Aim of the task:
Reproduce every entry exactly.

Entries provided:
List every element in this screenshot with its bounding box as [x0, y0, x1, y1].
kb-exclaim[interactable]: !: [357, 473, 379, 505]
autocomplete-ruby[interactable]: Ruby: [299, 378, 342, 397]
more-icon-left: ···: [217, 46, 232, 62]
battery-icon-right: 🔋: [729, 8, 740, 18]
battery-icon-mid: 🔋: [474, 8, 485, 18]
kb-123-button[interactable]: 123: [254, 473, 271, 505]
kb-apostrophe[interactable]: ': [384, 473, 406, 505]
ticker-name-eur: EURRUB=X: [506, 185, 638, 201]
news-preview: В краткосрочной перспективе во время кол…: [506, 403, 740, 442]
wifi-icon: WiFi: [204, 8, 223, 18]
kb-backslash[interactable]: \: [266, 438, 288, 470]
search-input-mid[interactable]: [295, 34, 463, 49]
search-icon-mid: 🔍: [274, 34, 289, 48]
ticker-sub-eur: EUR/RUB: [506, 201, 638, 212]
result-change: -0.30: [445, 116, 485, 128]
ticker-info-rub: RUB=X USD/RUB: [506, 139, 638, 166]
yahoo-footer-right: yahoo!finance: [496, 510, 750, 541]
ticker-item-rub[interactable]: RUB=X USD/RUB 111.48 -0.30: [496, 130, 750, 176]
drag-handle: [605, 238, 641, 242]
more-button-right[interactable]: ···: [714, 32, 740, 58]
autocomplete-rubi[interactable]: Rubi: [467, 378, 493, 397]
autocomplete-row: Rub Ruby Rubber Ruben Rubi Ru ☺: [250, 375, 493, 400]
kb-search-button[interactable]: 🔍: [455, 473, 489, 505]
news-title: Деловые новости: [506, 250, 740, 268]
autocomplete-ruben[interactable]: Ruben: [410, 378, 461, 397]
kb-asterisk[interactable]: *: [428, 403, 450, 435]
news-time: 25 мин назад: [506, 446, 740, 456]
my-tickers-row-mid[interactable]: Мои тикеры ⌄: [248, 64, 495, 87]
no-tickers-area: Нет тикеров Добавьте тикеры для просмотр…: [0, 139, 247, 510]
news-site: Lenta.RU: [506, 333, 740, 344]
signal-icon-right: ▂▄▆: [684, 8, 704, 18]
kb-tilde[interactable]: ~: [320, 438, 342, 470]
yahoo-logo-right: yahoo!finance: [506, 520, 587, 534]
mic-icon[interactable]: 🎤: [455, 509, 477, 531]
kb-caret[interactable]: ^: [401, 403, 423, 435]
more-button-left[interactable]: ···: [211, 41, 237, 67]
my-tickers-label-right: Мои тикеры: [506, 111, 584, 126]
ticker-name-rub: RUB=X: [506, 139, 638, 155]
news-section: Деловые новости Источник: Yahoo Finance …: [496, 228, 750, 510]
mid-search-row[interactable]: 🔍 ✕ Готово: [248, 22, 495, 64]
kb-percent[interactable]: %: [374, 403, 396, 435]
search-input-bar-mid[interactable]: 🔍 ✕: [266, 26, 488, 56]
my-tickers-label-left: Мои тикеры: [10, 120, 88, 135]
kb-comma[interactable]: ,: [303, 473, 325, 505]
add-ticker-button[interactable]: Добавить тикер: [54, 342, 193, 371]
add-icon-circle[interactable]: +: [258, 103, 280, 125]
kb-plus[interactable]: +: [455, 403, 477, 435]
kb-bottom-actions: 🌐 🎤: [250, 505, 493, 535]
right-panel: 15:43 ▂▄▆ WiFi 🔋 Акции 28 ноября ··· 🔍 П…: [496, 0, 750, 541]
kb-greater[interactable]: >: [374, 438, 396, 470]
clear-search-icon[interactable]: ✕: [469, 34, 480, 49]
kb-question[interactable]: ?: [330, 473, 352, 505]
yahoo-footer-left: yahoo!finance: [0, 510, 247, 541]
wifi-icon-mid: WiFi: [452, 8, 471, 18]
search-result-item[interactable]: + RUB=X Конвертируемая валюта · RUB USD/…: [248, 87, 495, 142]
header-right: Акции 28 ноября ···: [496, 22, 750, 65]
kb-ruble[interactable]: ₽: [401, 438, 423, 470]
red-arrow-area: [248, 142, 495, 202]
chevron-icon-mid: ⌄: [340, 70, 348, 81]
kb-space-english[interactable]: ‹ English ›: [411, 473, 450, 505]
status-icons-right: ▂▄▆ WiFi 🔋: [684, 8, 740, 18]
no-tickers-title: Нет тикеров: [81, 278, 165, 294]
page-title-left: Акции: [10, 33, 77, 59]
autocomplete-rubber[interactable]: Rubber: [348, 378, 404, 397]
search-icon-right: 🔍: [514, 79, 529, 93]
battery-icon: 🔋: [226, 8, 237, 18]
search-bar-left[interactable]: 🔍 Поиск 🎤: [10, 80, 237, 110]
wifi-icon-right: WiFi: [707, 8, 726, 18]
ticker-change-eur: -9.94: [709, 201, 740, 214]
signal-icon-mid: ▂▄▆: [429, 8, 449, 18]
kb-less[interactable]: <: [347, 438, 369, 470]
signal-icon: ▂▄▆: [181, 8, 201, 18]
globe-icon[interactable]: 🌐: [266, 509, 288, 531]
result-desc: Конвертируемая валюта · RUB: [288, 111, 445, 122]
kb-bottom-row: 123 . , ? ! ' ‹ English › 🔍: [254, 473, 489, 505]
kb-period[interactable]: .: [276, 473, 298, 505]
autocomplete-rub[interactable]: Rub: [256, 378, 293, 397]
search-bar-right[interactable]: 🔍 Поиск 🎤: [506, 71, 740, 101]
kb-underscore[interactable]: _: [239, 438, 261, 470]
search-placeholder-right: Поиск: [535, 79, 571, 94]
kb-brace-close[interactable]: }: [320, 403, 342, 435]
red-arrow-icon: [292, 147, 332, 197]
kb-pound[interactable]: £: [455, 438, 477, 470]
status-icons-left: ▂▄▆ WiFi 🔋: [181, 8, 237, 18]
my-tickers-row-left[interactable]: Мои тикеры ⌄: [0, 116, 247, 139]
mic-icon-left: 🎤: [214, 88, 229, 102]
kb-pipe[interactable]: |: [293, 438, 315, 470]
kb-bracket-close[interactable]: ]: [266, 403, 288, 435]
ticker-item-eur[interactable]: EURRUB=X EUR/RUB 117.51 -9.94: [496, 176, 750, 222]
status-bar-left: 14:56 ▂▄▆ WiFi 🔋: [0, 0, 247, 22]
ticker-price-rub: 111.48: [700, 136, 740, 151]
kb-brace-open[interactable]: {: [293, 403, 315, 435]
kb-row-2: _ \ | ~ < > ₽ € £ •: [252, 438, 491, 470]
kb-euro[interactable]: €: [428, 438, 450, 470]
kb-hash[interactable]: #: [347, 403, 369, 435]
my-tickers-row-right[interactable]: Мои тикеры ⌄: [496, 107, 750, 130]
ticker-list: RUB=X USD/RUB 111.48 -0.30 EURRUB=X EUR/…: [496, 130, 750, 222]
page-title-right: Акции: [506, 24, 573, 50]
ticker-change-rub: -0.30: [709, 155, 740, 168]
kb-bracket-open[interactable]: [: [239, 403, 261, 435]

Solution:
List every element in this screenshot with its bounding box as [x0, y0, x1, y1].
kb-exclaim[interactable]: !: [357, 473, 379, 505]
autocomplete-ruby[interactable]: Ruby: [299, 378, 342, 397]
more-icon-left: ···: [217, 46, 232, 62]
battery-icon-right: 🔋: [729, 8, 740, 18]
battery-icon-mid: 🔋: [474, 8, 485, 18]
kb-123-button[interactable]: 123: [254, 473, 271, 505]
kb-apostrophe[interactable]: ': [384, 473, 406, 505]
ticker-name-eur: EURRUB=X: [506, 185, 638, 201]
news-preview: В краткосрочной перспективе во время кол…: [506, 403, 740, 442]
wifi-icon: WiFi: [204, 8, 223, 18]
kb-backslash[interactable]: \: [266, 438, 288, 470]
search-input-mid[interactable]: [295, 34, 463, 49]
search-icon-mid: 🔍: [274, 34, 289, 48]
ticker-sub-eur: EUR/RUB: [506, 201, 638, 212]
result-change: -0.30: [445, 116, 485, 128]
ticker-info-rub: RUB=X USD/RUB: [506, 139, 638, 166]
yahoo-footer-right: yahoo!finance: [496, 510, 750, 541]
ticker-item-rub[interactable]: RUB=X USD/RUB 111.48 -0.30: [496, 130, 750, 176]
drag-handle: [605, 238, 641, 242]
more-button-right[interactable]: ···: [714, 32, 740, 58]
autocomplete-rubi[interactable]: Rubi: [467, 378, 493, 397]
autocomplete-row: Rub Ruby Rubber Ruben Rubi Ru ☺: [250, 375, 493, 400]
kb-search-button[interactable]: 🔍: [455, 473, 489, 505]
news-title: Деловые новости: [506, 250, 740, 268]
autocomplete-ruben[interactable]: Ruben: [410, 378, 461, 397]
kb-asterisk[interactable]: *: [428, 403, 450, 435]
news-time: 25 мин назад: [506, 446, 740, 456]
my-tickers-row-mid[interactable]: Мои тикеры ⌄: [248, 64, 495, 87]
no-tickers-area: Нет тикеров Добавьте тикеры для просмотр…: [0, 139, 247, 510]
news-site: Lenta.RU: [506, 333, 740, 344]
signal-icon-right: ▂▄▆: [684, 8, 704, 18]
kb-tilde[interactable]: ~: [320, 438, 342, 470]
yahoo-logo-right: yahoo!finance: [506, 520, 587, 534]
mic-icon[interactable]: 🎤: [455, 509, 477, 531]
kb-caret[interactable]: ^: [401, 403, 423, 435]
more-button-left[interactable]: ···: [211, 41, 237, 67]
my-tickers-label-right: Мои тикеры: [506, 111, 584, 126]
ticker-name-rub: RUB=X: [506, 139, 638, 155]
news-section: Деловые новости Источник: Yahoo Finance …: [496, 228, 750, 510]
mid-search-row[interactable]: 🔍 ✕ Готово: [248, 22, 495, 64]
kb-percent[interactable]: %: [374, 403, 396, 435]
search-input-bar-mid[interactable]: 🔍 ✕: [266, 26, 488, 56]
my-tickers-label-left: Мои тикеры: [10, 120, 88, 135]
kb-comma[interactable]: ,: [303, 473, 325, 505]
add-ticker-button[interactable]: Добавить тикер: [54, 342, 193, 371]
add-icon-circle[interactable]: +: [258, 103, 280, 125]
kb-plus[interactable]: +: [455, 403, 477, 435]
kb-bottom-actions: 🌐 🎤: [250, 505, 493, 535]
right-panel: 15:43 ▂▄▆ WiFi 🔋 Акции 28 ноября ··· 🔍 П…: [496, 0, 750, 541]
kb-greater[interactable]: >: [374, 438, 396, 470]
clear-search-icon[interactable]: ✕: [469, 34, 480, 49]
kb-question[interactable]: ?: [330, 473, 352, 505]
yahoo-footer-left: yahoo!finance: [0, 510, 247, 541]
wifi-icon-mid: WiFi: [452, 8, 471, 18]
search-result-item[interactable]: + RUB=X Конвертируемая валюта · RUB USD/…: [248, 87, 495, 142]
header-right: Акции 28 ноября ···: [496, 22, 750, 65]
kb-ruble[interactable]: ₽: [401, 438, 423, 470]
red-arrow-area: [248, 142, 495, 202]
chevron-icon-mid: ⌄: [340, 70, 348, 81]
kb-space-english[interactable]: ‹ English ›: [411, 473, 450, 505]
status-icons-right: ▂▄▆ WiFi 🔋: [684, 8, 740, 18]
no-tickers-title: Нет тикеров: [81, 278, 165, 294]
page-title-left: Акции: [10, 33, 77, 59]
autocomplete-rubber[interactable]: Rubber: [348, 378, 404, 397]
search-icon-right: 🔍: [514, 79, 529, 93]
battery-icon: 🔋: [226, 8, 237, 18]
search-bar-left[interactable]: 🔍 Поиск 🎤: [10, 80, 237, 110]
wifi-icon-right: WiFi: [707, 8, 726, 18]
ticker-change-eur: -9.94: [709, 201, 740, 214]
signal-icon-mid: ▂▄▆: [429, 8, 449, 18]
kb-less[interactable]: <: [347, 438, 369, 470]
signal-icon: ▂▄▆: [181, 8, 201, 18]
globe-icon[interactable]: 🌐: [266, 509, 288, 531]
result-desc: Конвертируемая валюта · RUB: [288, 111, 445, 122]
kb-bottom-row: 123 . , ? ! ' ‹ English › 🔍: [254, 473, 489, 505]
kb-period[interactable]: .: [276, 473, 298, 505]
autocomplete-rub[interactable]: Rub: [256, 378, 293, 397]
search-bar-right[interactable]: 🔍 Поиск 🎤: [506, 71, 740, 101]
kb-underscore[interactable]: _: [239, 438, 261, 470]
search-placeholder-right: Поиск: [535, 79, 571, 94]
kb-brace-close[interactable]: }: [320, 403, 342, 435]
red-arrow-icon: [292, 147, 332, 197]
kb-pound[interactable]: £: [455, 438, 477, 470]
status-icons-left: ▂▄▆ WiFi 🔋: [181, 8, 237, 18]
my-tickers-row-left[interactable]: Мои тикеры ⌄: [0, 116, 247, 139]
mic-icon-left: 🎤: [214, 88, 229, 102]
kb-pipe[interactable]: |: [293, 438, 315, 470]
kb-bracket-close[interactable]: ]: [266, 403, 288, 435]
ticker-item-eur[interactable]: EURRUB=X EUR/RUB 117.51 -9.94: [496, 176, 750, 222]
status-bar-left: 14:56 ▂▄▆ WiFi 🔋: [0, 0, 247, 22]
ticker-price-rub: 111.48: [700, 136, 740, 151]
kb-brace-open[interactable]: {: [293, 403, 315, 435]
kb-row-2: _ \ | ~ < > ₽ € £ •: [252, 438, 491, 470]
kb-euro[interactable]: €: [428, 438, 450, 470]
kb-hash[interactable]: #: [347, 403, 369, 435]
my-tickers-row-right[interactable]: Мои тикеры ⌄: [496, 107, 750, 130]
ticker-list: RUB=X USD/RUB 111.48 -0.30 EURRUB=X EUR/…: [496, 130, 750, 222]
page-title-right: Акции: [506, 24, 573, 50]
ticker-change-rub: -0.30: [709, 155, 740, 168]
kb-bracket-open[interactable]: [: [239, 403, 261, 435]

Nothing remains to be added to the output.